US Witnesses Fewer Foreign Student Registrations – Is Trump Responsible?

In a development that may not please the incumbent Donald Trump-led US Government, a research report–based on a survey of roughly 500 US campuses by the US Institute of International Education—claims that since Trump stormed to power, the US various universities have witnessed a visible decline in the figure of the students, especially from India.

As per the report, fewer overseas students registered with the different American universities this fall, in the first admissions since the change of the administration, even while some educationists hint that there’s a connection with the fears related to the racial prejudice in a new America. In the context of the drop in the number of the students from India, the demonetization also has been mulled over and referred to as a possible factor.US-Witnesses-Fewer-Foreign-Student-Registrations--Is-Trump-Responsible

Reportedly, this year’s arrival of global students was 7% less, vis-à-vis the previous year’s, with 45% of campuses across the US recording drops. Allegedly, it’s a mix of factors. Fears around the travel bar had much to do with the anxieties involving personal security based on some not-too-positive developments concerning international students, and universal concern about their safety.

Reportedly, the previous year’s (2016-17) registration by global students had already nose-dived from the preceding year’s, by 3.3%, showing the first such drop since counting started 12 years previously.

These 2016-17 Open Door figures, made available officially, were complemented with a report that credited the decline somewhat to the Saudi Arabian & Brazilian administrations’ cutting down of their large global scholarship schemes.

A new reason referred to was the fresh rivalry from Canada, the UK, Australia, and continental Europe. However, it was the additional, and louder, drop in the number of international student admissions this September—whose particulars haven’t been made available officially—that resulted in the biggest anxiety.

Allegedly, the drift signals a concern for some small universities that depend on the money from the overseas students, who pumped in 39 billion Dollars into the national economy during the year gone by, via what they spent on tuition, board and accommodations, and living. Reportedly, close to 33% of the overseas students get the bulk of their moneys from sources outside the nation–from family, sponsors, home universities and home administrations.

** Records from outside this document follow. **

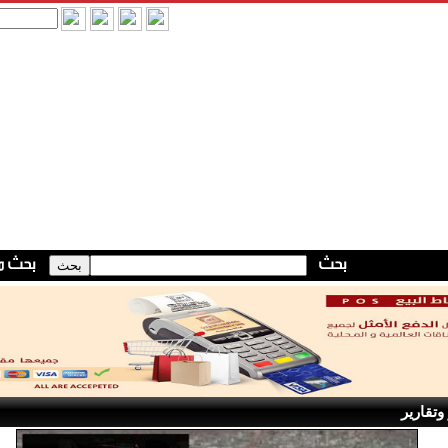
وتقارير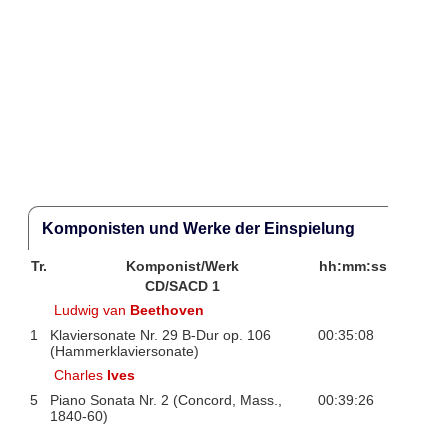
Komponisten und Werke der Einspielung
Tr.
Komponist/Werk
hh:mm:ss
CD/SACD 1
Ludwig van
Beethoven
1
Klaviersonate Nr. 29 B-Dur op. 106
00:35:08
(Hammerklaviersonate)
Charles
Ives
5
Piano Sonata Nr. 2 (Concord, Mass.,
00:39:26
1840-60)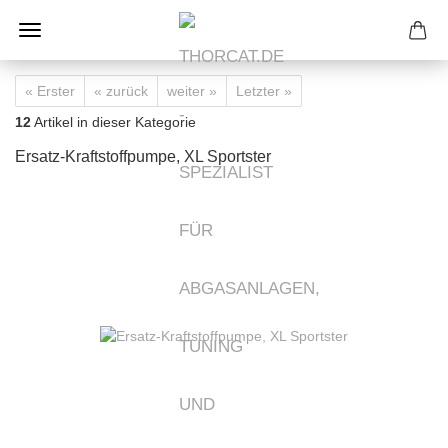
« Erster
« zurück
weiter »
Letzter »
12
Artikel in dieser Kategorie
Ersatz-Kraftstoffpumpe, XL Sportster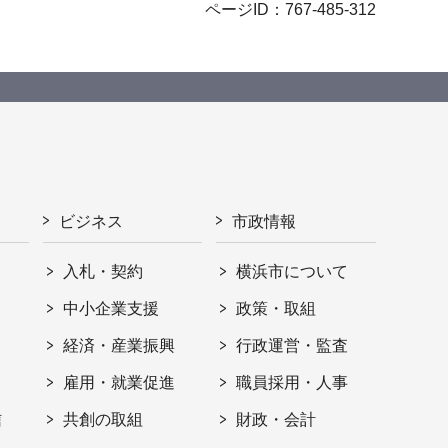
ページID：767-485-312
ビジネス
市政情報
入札・契約
横浜市について
ト
中小企業支援
政策・取組
経済・産業振興
行政運営・監査
雇用・就業促進
職員採用・人事
信
共創の取組
財政・会計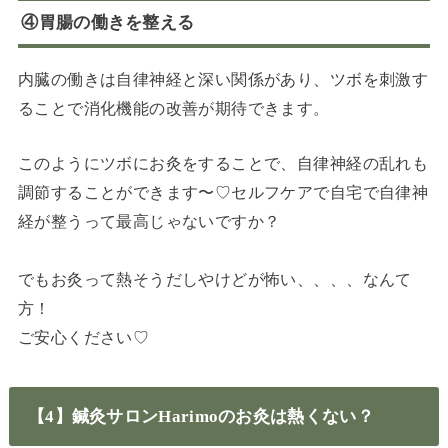
④胃腸の働きを整える
内臓の働きは自律神経と深い関係があり、ツボを刺激す
ることで消化機能の改善が期待できます。
このようにツボにお灸をすることで、自律神経の乱れも
調節することができます〜♡セルフケアで自宅で自律神
経が整うって最高じゃないですか？
でもお灸って熱そうだしやけどが怖い、、、、なんて
方！
ご安心ください♡
【4】鍼灸サロンHarimoのお灸は熱くない？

At the University of Iowa, international registration this fall was 3,564; it was 4,100 in 2015, principally because of the fewer registrations by the students from China. As if not to be left behind, the University of Central Missouri also witnessed a sharp decline, though in its case, it was in the number of the Indian students. While during the fall of 2016, the university boasted of 2,638 international students, it has only 944 students this fall.

While the number of the students arriving from India allegedly declined partially due to a currency crisis in the nation, it was also because of the widespread fears related to the travel ban imposed by the Trump administration on the Muslim nations. Despite the fact that India did not find a mention on that list, several of the university’s Indian students were Muslims.

Potential students from India, interviewed soon after the previous year’s presidential poll, had spoken about their fears involving the racial atmosphere in the US–anxieties that may have been intensified, post the February shooting of an engineer from India, in a bar in the suburban Kansas City.

Allegedly, the trend may be due to the bad news related to immigration and visa checks under the new presidency. Apart from this, several countries from Europe, such as Sweden, Germany, and France, are providing excellent courses in English–either free of cost or at very reasonable costs.

On the positive side, the 3.3% fall in the new foreign students in 2016-17 reportedly did not stop the total population of the overseas students in the US increasing by 3.4% that year, courtesy those who stayed back, in the wake of successfully concluding their degrees, to participate in the different internship-kind schemes.